July 22, 2024


Lower than 70 years separate us from one of many biggest discoveries of all time: the double helix construction of DNA. We now know that DNA is a form of a twisted ladder composed of 4 varieties of compounds, known as bases. These 4 bases are often recognized by an uppercase letter: adenine (A), guanine (G), cytosine (C), and thymine (T). One of many causes for the double helix construction is that when these compounds are on the two sides of the ladder, A at all times bonds with T, and C at all times bonds with G.

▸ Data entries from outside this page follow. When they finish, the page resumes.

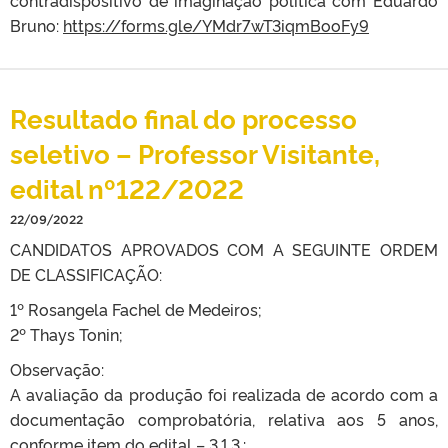
contradispositivo de imaginação política com Eduardo
Bruno:
https://forms.gle/YMdr7wT3iqmBooFy9
Resultado final do processo
seletivo – Professor Visitante,
edital nº122/2022
22/09/2022
CANDIDATOS APROVADOS COM A SEGUINTE ORDEM
DE CLASSIFICAÇÃO:
1º Rosangela Fachel de Medeiros;
2º Thays Tonin;
Observação:
A avaliação da produção foi realizada de acordo com a
documentação comprobatória, relativa aos 5 anos,
conforme item do edital – 3.1.3.:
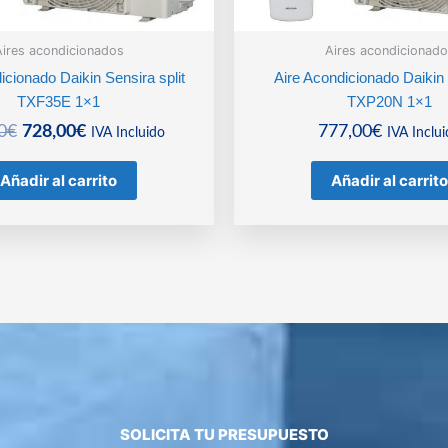
ires acondicionados
Aires acondicionado
icionado Daikin Sensira split
Aire Acondicionado Daiki
TXF35E 1×1
TXP20N 1×1
El
El
0
€
728,00
€
777,00
€
IVA Incluido
IVA Inclu
precio
precio
original
actual
Añadir al carrito
Añadir al carrito
era:
es:
778,00€.
728,00€.
SOLICITA TU PRESUPUESTO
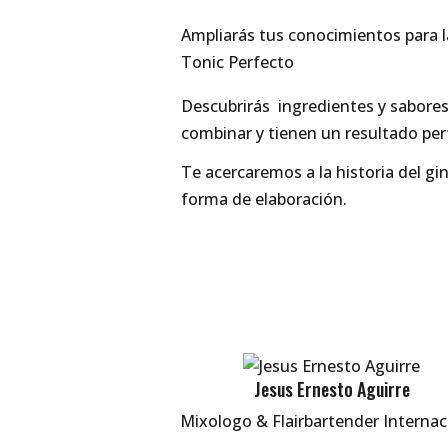
Ampliarás tus conocimientos para l
Tonic Perfecto
Descubrirás ingredientes y sabores
combinar y tienen un resultado per
Te acercaremos a la historia del g
forma de elaboración.
Jesus Ernesto Aguirre
Mixologo & Flairbartender Internac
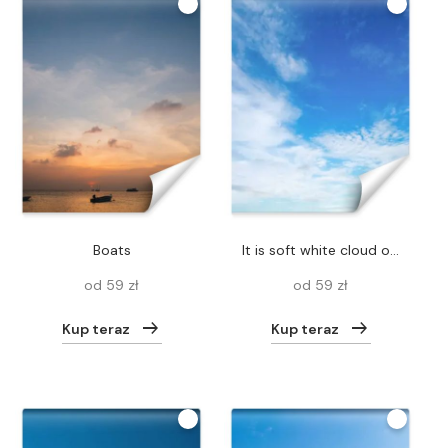
Boats
it is soft white cloud on blue sky.
od 59 zł
od 59 zł
Kup teraz
Kup teraz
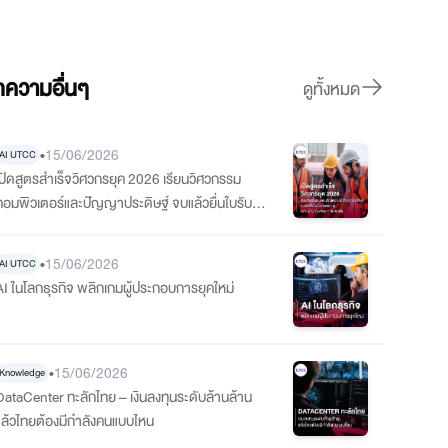
ความอื่นๆ
ดูทั้งหมด
•
15/06/2026
AI UTCC
เปิดสูตรสำเร็จวิศวกรยุค 2026 เรียนวิศวกรรม
คอมพิวเตอร์และปัญญาประดิษฐ์ จบแล้วยื่นใบรับ
รองความรู้ความชำนาญจากสภาวิศวกรได้
•
15/06/2026
AI UTCC
AI ในโลกธุรกิจ พลิกเกมผู้ประกอบการยุคใหม่
•
15/06/2026
Knowledge
DataCenter ทะลักไทย – เงินลงทุนระดับล้านล้าน
แล้วไทยต้องมีกำลังคนแบบไหน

If we unroll the ladder on a desk, we’d see two sequences of “letters”, and every of the 2 sides would carry the identical genetic data. For instance, listed below are two sequence (AGCT and TCGA) sure collectively:

A – T
G – C
C – G
T – A

These sequence of letters will be very lengthy. For instance, the human genome consists of over three billion letters of code and acts because the organic blueprint of each cell in an individual. The data in an individual’s genome can be utilized to create extremely customized remedies to enhance the well being of people and even all the inhabitants. Equally, genomic knowledge will be use to trace infectious ailments, enhance prognosis, and even observe epidemics, meals pathogens and toxins. That is the rising discipline of environmental genomics.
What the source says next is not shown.